Late one night recently, I was rinsing off (pre-washing) a few things in the kitchen sink before placing them in the dishwasher. I don’t like to leave dirty dishes and the like in the kitchen when I retire for the evening and go to bed. I’m like that about a lot of things. Several years ago when working with a congregation and while I was teaching an auditorium class, I used myself as an illustration. I was conveying my daughter’s book about the four basic personality types – their strengths, weaknesses, biblical characters who seemed to have the various personalities and how we ought to make self-improvements. I remember my illustration and the reaction that it drew from one elderly sister in Christ. I said that if my shoes weren’t lined up in the closet before I went to bed that I couldn’t sleep at night; it was somewhat of an exaggeration for the purpose of emphasis, but not far from fact. The old sister belted out from the back of the room, “You’re Weird!” Quite possibly, she and I represented two of those four different personality types.
Anyway, in passing empty glasses, plates and tableware through my hands under the water before placing them in the dishwasher, I paused and reflected upon the butter knife that I was holding. It was shiny, metal, solid and real, as one might observe in contrast to disposable utensils or even less tangible items like thoughts or the wind. As physical and concretely existing as I found the butter knife over which I was pondering, it occurred to me that the time was coming when not the butter knife or anything else in this terrestrial world would be real or even exist any longer.
When there are no more days because there is no more earth, moon, sun or universe (2 Peter 3:10), neither will there be any longer grief, sorrow, pain, death and crying (Revelation 21:4). “The last enemy that will be destroyed is death” (1 Corinthians 15:26 NKJV). Not even our bodies as we presently know them will persist after what we now call “real” no longer really matters.
So when this corruptible has put on incorruption, and this mortal has put on immortality, then shall be brought to pass the saying that is written: “Death is swallowed up in victory.” “O Death, where is your sting? O Hades, where is your victory?” …thanks be to God, who gives us the victory through our Lord Jesus Christ.

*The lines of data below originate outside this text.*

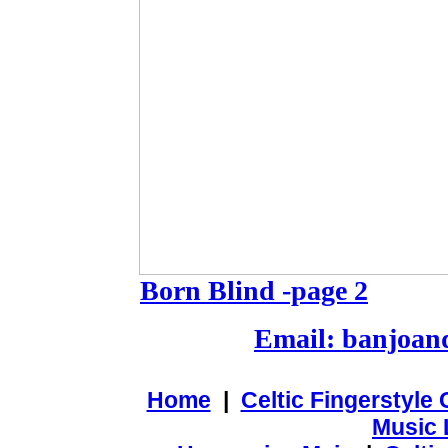
Born Blind -page 2
Email: banjoa
Home
|
Celtic Fingerstyle
Music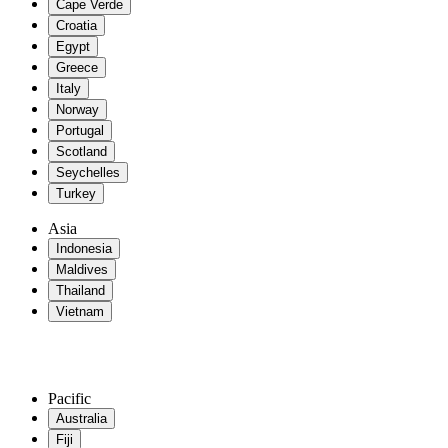
Cape Verde
Croatia
Egypt
Greece
Italy
Norway
Portugal
Scotland
Seychelles
Turkey
Asia
Indonesia
Maldives
Thailand
Vietnam
Pacific
Australia
Fiji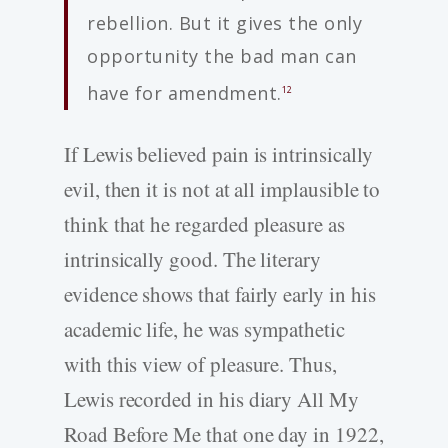
rebellion. But it gives the only
opportunity the bad man can
have for amendment.
12
If Lewis believed pain is intrinsically
evil, then it is not at all implausible to
think that he regarded pleasure as
intrinsically good. The literary
evidence shows that fairly early in his
academic life, he was sympathetic
with this view of pleasure. Thus,
Lewis recorded in his diary All My
Road Before Me that one day in 1922,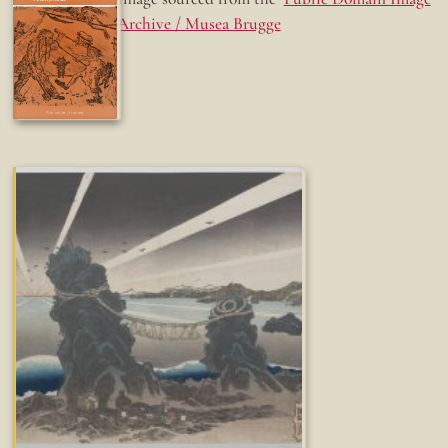
Archive / Musea Brugge
Fun while it lasted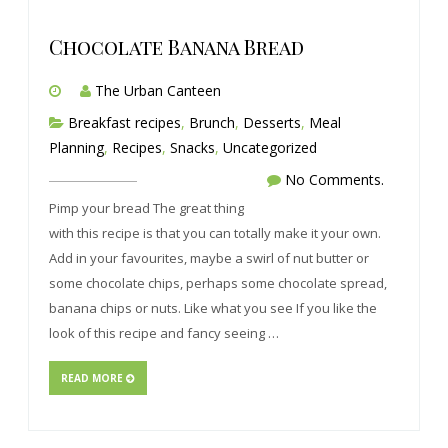
Chocolate Banana Bread
The Urban Canteen
Breakfast recipes
,
Brunch
,
Desserts
,
Meal
Planning
,
Recipes
,
Snacks
,
Uncategorized
No Comments.
Pimp your bread The great thing
with this recipe is that you can totally make it your own.
Add in your favourites, maybe a swirl of nut butter or
some chocolate chips, perhaps some chocolate spread,
banana chips or nuts. Like what you see If you like the
look of this recipe and fancy seeing …
READ MORE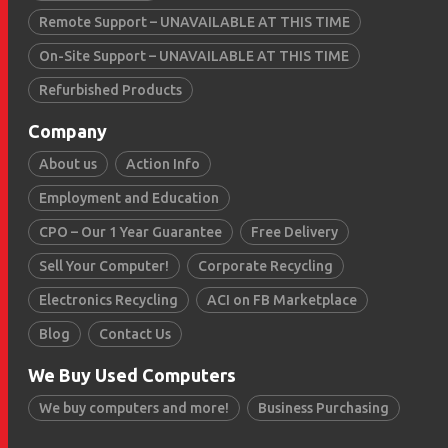
Remote Support – UNAVAILABLE AT THIS TIME
On-Site Support – UNAVAILABLE AT THIS TIME
Refurbished Products
Company
About us
Action Info
Employment and Education
CPO – Our 1 Year Guarantee
Free Delivery
Sell Your Computer!
Corporate Recycling
Electronics Recycling
ACI on FB Marketplace
Blog
Contact Us
We Buy Used Computers
We buy computers and more!
Business Purchasing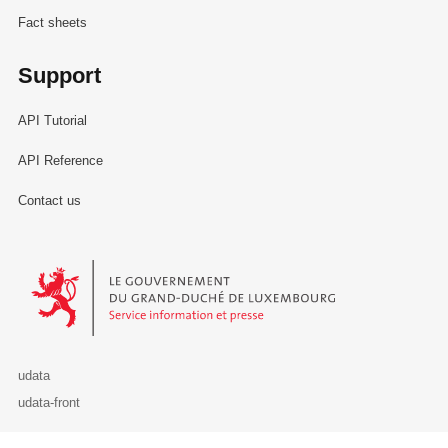
Fact sheets
Support
API Tutorial
API Reference
Contact us
Le Gouvernement du Grand-Duché de Luxembourg - Service Informa
udata
udata-front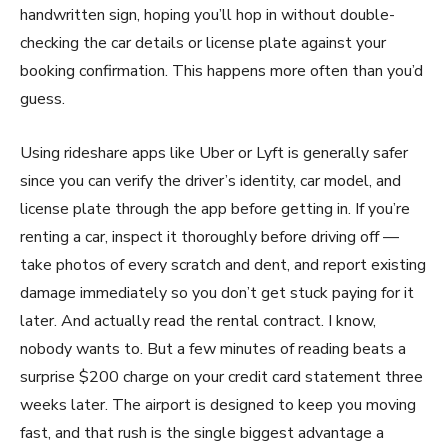
handwritten sign, hoping you’ll hop in without double-
checking the car details or license plate against your
booking confirmation. This happens more often than you’d
guess.
Using rideshare apps like Uber or Lyft is generally safer
since you can verify the driver’s identity, car model, and
license plate through the app before getting in. If you’re
renting a car, inspect it thoroughly before driving off —
take photos of every scratch and dent, and report existing
damage immediately so you don’t get stuck paying for it
later. And actually read the rental contract. I know,
nobody wants to. But a few minutes of reading beats a
surprise $200 charge on your credit card statement three
weeks later. The airport is designed to keep you moving
fast, and that rush is the single biggest advantage a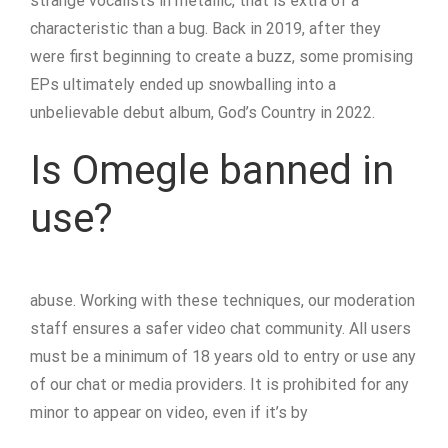
strange vocalists in metallic, that is extra of a
characteristic than a bug. Back in 2019, after they
were first beginning to create a buzz, some promising
EPs ultimately ended up snowballing into a
unbelievable debut album, God’s Country in 2022.
Is Omegle banned in
use?
abuse. Working with these techniques, our moderation
staff ensures a safer video chat community. All users
must be a minimum of 18 years old to entry or use any
of our chat or media providers. It is prohibited for any
minor to appear on video, even if it’s by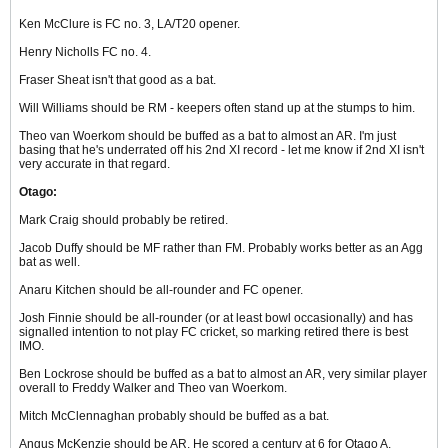
Ken McClure is FC no. 3, LA/T20 opener.
Henry Nicholls FC no. 4.
Fraser Sheat isn't that good as a bat.
Will Williams should be RM - keepers often stand up at the stumps to him.
Theo van Woerkom should be buffed as a bat to almost an AR. I'm just
basing that he's underrated off his 2nd XI record - let me know if 2nd XI isn't
very accurate in that regard.
Otago:
Mark Craig should probably be retired.
Jacob Duffy should be MF rather than FM. Probably works better as an Agg
bat as well.
Anaru Kitchen should be all-rounder and FC opener.
Josh Finnie should be all-rounder (or at least bowl occasionally) and has
signalled intention to not play FC cricket, so marking retired there is best
IMO.
Ben Lockrose should be buffed as a bat to almost an AR, very similar player
overall to Freddy Walker and Theo van Woerkom.
Mitch McClennaghan probably should be buffed as a bat.
Angus McKenzie should be AR. He scored a century at 6 for Otago A.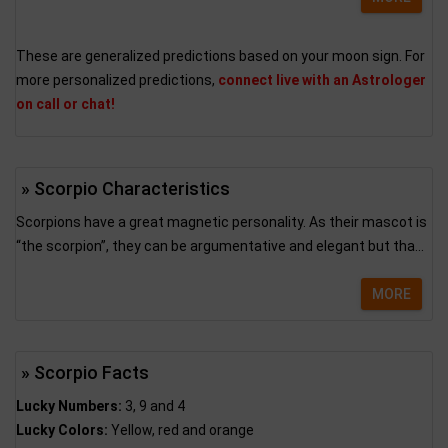
These are generalized predictions based on your moon sign. For
more personalized predictions,
connect live with an Astrologer
on call or chat!
» Scorpio Characteristics
Scorpions have a great magnetic personality. As their mascot is
“the scorpion”, they can be argumentative and elegant but tha...
MORE
» Scorpio Facts
Lucky Numbers:
3, 9 and 4
Lucky Colors:
Yellow, red and orange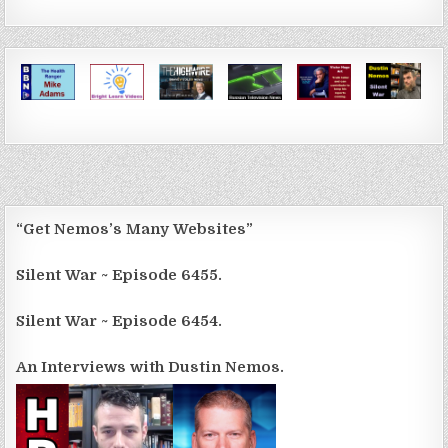
“Get Nemos’s Many Websites”
Silent War ~ Episode 6455.
Silent War ~ Episode 6454.
An Interviews with Dustin Nemos.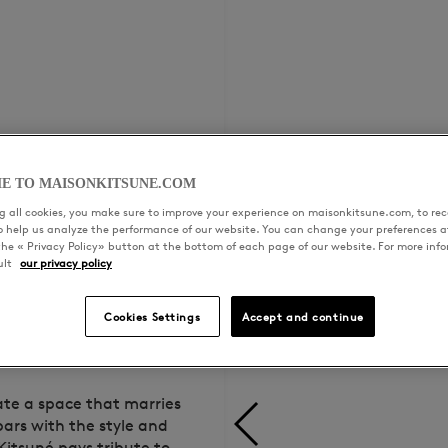
E TO MAISONKITSUNE.COM
 all cookies, you make sure to improve your experience on maisonkitsune.com, to rece
to help us analyze the performance of our website. You can change your preferences a
the « Privacy Policy» button at the bottom of each page of our website. For more inf
ult
our privacy policy
Cookies Settings
Accept and continue
ate a space that marries
bars with the style and
Kitsuné pays tribute to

Therefore, my beloved brethren, be steadfast, immovable, always abounding in the work of the Lord, knowing that your labor is not in vain in the Lord. (1 Corinthians 15:54-58)

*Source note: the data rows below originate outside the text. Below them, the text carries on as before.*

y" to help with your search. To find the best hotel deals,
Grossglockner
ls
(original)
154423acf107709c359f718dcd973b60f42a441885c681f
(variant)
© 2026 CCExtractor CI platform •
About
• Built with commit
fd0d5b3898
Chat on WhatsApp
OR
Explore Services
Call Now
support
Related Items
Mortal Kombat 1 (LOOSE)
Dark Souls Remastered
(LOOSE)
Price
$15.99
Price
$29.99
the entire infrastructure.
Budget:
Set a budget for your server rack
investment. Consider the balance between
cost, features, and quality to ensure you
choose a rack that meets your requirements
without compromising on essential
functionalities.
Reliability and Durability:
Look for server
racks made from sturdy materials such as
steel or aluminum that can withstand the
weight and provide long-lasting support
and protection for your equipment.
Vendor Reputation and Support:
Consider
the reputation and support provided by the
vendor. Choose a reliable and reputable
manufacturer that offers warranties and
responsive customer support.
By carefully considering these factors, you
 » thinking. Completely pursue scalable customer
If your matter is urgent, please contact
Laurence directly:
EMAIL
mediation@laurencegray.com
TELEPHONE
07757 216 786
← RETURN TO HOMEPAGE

Despite clutching that hard, steel butter knife, more durable is the invisible soul within me, as well as the souls within every other human inhabitant on planet earth (Ecclesiastes 12:7). In fact, just one soul is more precious than amassed into a single lump all of the material prosperity of this sphere that we mortals call home (Matthew 16:26). Especially “…since all these things will be dissolved, what manner of persons ought you to be in holy conduct and godliness?” (2 Peter 3:11). Where should the children of God place the focus of their lives? “For the grace of God that brings salvation has appeared to all men, teaching us that, denying ungodliness and worldly lusts, we should live soberly, righteously, and godly in the present age, looking for the blessed hope and glorious appearing of our great God and Savior Jesus Christ” (Titus 2:11-13). Yes, we would do well to be “looking for and hastening the coming of the day of God, because… the heavens will be dissolved, being on fire, and the elements will melt with fervent heat” (2 Peter 3:12).
Dear Reader, what is more real to you, a butter knife and such, or things eternal? Have you prioritized your life to seek the kingdom of God foremost (Matthew 6:33)? Do your friends, family, coworkers or classmates perceive that you are a Christian pilgrim on a spiritual journey, daily trudging onward and upward toward a city “whose builder and maker is God” (Hebrews 11:10)? The true purpose of our lives is manifest in our speech, in our actions, by in what we invest our time and by on what we spend our money.
A thousand thousand years from now, that butter knife, if I recall it at all, will be merely a dim memory – representative of what I once thought was real as I squeezed it in my hand on one lonely, melancholy evening. From where, though, will I be should that reminiscent thought pop into my consciousness – in heaven with God or in hell separated from God (Matthew 25:46; 2 Thessalonians 1:9)? Dear Reader, where will you be?